Hoy parece que todo vale, que cada uno tiene su visión de la realidad y el bien y el mal se convierten en algo relativo. ¿Dónde están los límites?
Cuando hilamos más fino no es fácil marcar la barrera. La sabiduría es la capacidad de juzgar iluminados por la luz de Dios. En su luz aprendemos a analizar la realidad con su mirada. Nos hacemos capaces de apreciar los valores auténticos del mundo.
El hombre sabio no se queda en las apariencias, va a lo más hondo, profundiza. Sabe ver dónde está el bien y dónde el mal.
Sabe distinguir el oro de lo que sólo brilla. Sabe aconsejar y tomar decisiones prudentes. No se deja llevar por la opinión de todos. Sabe escuchar a Dios y encontrar en su corazón sus más leves deseos.
Cuando somos sabios, aprendemos a amar la voluntad de Dios sin pretender cambiarla. Pero a veces ni siquiera amamos a Dios. Amamos sólo una idea que tenemos de Él, un pensamiento.
Decía el padre José Kentenich: «En estos tiempos que corren, la mayoría de la gente, incluso aquellos que son capaces de hablar de Dios con mucho entusiasmo, no aman a Dios como persona, sino que aman una idea. Y esto no es devoción.
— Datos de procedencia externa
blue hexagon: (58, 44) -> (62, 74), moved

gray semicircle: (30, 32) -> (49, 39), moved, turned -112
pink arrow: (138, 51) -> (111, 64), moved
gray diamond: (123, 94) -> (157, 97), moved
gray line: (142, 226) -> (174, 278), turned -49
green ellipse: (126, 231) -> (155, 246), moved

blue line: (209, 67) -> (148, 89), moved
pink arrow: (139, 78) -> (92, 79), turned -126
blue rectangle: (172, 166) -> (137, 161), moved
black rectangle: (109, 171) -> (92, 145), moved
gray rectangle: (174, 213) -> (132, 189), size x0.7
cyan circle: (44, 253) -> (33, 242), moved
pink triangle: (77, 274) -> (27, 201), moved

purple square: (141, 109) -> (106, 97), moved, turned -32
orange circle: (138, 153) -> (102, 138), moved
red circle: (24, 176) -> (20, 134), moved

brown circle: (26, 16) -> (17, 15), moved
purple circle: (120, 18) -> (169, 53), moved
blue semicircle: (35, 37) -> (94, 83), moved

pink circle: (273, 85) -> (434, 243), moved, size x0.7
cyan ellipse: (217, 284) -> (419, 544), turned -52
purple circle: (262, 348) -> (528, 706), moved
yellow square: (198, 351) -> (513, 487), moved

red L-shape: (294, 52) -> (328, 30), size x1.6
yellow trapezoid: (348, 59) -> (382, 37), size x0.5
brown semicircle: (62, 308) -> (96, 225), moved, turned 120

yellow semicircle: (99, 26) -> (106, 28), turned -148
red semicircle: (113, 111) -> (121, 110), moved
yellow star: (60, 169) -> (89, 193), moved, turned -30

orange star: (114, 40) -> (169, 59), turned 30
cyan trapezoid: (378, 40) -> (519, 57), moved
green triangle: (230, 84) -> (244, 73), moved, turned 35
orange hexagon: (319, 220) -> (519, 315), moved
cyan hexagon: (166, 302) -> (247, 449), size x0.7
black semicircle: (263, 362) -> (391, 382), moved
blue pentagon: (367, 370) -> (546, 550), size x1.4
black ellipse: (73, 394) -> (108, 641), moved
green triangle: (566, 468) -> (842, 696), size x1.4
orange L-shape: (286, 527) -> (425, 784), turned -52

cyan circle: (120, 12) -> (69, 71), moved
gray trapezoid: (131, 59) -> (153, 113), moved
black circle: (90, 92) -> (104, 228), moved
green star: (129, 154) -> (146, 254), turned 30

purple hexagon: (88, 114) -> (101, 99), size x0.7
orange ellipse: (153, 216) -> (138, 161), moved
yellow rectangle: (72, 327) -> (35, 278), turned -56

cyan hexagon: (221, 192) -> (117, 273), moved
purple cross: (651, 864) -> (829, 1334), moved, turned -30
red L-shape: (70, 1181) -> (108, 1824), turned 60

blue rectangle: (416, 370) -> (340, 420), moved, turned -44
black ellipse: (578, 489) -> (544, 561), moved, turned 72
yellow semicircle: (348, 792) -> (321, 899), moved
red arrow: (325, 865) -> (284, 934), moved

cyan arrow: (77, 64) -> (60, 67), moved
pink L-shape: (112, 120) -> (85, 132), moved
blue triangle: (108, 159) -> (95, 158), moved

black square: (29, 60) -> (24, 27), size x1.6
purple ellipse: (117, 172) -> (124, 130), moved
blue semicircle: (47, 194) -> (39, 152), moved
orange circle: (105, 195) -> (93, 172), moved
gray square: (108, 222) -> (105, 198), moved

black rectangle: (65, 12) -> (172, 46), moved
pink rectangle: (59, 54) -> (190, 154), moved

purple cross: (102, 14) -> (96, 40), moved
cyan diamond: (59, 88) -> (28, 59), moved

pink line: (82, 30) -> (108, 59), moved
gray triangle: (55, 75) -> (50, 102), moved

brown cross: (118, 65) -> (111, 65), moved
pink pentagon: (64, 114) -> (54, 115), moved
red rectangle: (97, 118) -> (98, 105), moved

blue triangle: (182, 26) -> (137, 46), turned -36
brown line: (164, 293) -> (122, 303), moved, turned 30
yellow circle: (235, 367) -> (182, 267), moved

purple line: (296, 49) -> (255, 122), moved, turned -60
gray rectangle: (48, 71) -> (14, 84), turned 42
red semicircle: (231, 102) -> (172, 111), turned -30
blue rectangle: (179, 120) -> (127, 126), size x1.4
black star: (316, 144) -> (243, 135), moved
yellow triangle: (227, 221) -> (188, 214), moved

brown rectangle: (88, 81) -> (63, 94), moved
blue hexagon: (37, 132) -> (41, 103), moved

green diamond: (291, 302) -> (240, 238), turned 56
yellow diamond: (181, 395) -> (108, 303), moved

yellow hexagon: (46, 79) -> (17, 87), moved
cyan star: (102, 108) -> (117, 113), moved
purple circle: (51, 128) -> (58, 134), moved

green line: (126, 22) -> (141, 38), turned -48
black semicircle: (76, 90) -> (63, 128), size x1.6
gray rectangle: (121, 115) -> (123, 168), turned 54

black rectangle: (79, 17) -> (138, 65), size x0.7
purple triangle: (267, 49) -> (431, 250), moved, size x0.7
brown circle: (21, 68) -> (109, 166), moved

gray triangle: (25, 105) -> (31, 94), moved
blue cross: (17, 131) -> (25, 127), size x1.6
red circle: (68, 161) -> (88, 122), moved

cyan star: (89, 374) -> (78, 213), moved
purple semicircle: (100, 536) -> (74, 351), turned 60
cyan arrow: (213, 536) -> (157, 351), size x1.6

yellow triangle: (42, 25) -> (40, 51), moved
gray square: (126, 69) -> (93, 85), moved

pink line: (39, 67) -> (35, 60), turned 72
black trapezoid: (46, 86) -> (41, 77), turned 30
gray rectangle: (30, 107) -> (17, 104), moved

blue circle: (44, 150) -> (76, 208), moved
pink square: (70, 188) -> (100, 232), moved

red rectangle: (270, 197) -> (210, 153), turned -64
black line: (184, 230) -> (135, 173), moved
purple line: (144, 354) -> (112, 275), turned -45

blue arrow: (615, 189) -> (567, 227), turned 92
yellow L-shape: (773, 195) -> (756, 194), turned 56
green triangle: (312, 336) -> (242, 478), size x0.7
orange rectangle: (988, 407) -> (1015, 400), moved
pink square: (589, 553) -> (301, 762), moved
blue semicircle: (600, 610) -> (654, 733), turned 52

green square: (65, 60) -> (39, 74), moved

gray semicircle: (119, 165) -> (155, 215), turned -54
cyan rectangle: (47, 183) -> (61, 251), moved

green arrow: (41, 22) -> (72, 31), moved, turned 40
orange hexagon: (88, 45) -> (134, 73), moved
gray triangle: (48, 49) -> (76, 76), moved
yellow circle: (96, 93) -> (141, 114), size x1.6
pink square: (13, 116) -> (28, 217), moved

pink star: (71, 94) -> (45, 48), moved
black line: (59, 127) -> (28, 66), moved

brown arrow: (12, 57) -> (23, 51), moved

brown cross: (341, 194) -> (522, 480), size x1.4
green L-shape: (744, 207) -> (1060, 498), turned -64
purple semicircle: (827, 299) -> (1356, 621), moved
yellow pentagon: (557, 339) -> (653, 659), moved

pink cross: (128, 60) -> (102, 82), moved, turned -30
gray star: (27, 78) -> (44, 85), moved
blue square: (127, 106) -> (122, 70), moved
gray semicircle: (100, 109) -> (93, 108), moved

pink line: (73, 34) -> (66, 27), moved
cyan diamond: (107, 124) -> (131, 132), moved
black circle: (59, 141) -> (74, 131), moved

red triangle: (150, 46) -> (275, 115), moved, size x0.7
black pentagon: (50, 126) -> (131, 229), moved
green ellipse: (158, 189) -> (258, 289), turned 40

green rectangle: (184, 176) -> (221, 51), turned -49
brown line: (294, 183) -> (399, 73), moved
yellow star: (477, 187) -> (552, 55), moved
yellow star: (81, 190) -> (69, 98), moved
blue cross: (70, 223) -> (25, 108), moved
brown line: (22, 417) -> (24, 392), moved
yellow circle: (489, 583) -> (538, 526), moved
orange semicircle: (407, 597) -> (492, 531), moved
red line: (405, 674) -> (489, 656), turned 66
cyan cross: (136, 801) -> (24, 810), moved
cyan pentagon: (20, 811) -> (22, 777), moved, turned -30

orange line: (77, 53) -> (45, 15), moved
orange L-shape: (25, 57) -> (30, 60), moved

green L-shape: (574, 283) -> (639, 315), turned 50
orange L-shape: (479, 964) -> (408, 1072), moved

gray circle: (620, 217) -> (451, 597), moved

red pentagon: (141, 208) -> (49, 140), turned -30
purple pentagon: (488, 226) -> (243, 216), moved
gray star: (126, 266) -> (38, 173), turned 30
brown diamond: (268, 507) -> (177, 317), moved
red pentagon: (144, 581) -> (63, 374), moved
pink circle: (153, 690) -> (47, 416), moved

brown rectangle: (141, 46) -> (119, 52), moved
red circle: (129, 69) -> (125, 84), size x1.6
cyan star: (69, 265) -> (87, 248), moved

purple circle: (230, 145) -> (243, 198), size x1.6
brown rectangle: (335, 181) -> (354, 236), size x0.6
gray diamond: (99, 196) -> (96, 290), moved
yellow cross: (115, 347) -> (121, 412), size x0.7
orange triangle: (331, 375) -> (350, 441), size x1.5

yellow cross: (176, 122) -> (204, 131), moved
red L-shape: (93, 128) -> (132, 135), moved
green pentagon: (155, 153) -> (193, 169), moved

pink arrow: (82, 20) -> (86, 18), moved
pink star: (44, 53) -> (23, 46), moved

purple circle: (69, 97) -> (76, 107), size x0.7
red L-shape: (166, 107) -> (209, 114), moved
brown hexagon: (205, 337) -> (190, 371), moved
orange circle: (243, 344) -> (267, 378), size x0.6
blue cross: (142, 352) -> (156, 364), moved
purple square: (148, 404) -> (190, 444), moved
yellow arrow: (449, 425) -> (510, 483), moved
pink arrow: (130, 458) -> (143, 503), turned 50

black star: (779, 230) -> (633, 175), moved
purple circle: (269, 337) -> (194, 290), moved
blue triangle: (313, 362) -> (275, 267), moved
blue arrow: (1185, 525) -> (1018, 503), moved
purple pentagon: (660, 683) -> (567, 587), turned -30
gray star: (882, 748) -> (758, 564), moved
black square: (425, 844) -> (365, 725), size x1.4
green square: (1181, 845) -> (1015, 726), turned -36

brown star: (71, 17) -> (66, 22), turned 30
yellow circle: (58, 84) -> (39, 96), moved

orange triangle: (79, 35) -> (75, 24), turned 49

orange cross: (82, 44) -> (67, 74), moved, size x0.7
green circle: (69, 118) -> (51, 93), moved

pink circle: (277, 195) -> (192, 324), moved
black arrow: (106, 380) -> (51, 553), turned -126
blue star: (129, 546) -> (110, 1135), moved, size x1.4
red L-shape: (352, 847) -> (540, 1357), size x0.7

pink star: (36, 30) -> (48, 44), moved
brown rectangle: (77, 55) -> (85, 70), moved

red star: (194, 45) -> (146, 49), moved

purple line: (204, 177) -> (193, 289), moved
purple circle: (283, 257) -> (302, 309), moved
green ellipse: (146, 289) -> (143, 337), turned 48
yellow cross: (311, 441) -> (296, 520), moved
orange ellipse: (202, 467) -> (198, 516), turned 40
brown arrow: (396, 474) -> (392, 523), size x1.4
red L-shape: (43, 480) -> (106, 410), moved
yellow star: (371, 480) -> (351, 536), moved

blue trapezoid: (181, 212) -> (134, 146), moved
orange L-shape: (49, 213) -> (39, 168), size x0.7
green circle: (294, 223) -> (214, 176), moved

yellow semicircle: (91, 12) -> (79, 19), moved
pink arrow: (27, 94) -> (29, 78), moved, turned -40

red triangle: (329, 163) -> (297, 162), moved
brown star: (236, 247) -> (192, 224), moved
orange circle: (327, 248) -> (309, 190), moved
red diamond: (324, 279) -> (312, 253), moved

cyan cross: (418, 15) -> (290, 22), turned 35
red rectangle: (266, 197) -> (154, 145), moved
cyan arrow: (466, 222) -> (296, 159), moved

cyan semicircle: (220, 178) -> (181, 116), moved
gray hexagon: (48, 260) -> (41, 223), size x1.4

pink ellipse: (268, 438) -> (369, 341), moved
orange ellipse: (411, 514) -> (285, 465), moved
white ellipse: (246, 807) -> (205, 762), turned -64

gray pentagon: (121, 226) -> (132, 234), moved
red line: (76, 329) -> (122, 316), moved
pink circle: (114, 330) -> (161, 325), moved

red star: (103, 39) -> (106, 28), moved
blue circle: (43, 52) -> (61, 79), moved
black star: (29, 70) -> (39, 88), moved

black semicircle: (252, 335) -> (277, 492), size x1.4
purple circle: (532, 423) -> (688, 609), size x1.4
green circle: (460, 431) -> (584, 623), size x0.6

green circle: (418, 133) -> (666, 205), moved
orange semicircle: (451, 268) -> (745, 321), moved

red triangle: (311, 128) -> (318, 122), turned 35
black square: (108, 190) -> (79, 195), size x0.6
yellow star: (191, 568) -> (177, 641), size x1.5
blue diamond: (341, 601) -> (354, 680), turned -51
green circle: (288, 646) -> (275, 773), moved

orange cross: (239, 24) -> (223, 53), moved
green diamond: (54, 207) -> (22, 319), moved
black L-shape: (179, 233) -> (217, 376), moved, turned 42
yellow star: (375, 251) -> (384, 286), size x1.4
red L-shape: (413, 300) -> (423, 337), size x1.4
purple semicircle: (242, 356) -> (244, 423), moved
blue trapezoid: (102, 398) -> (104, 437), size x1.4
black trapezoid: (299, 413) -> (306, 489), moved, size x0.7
Puedo comprender que alguien se entusiasme por una idea y hable de ella con fervor, pero existe una enorme diferencia entre ese entusiasmo y el amor hacia una persona»[2].
Amar una idea de Dios no moviliza todas las fuerzas del corazón. Ese Dios al que amamos puede ser sólo una idea, una teoría, un concepto. No es un amor personal e íntimo.
El hombre sabio es un hombre enamorado de Dios. Por eso ama su voluntad. ¿Es posible amar de verdad a alguien y no amar sus deseos? El verdadero amor personal nos hace fácil seguir los deseos de la persona amada.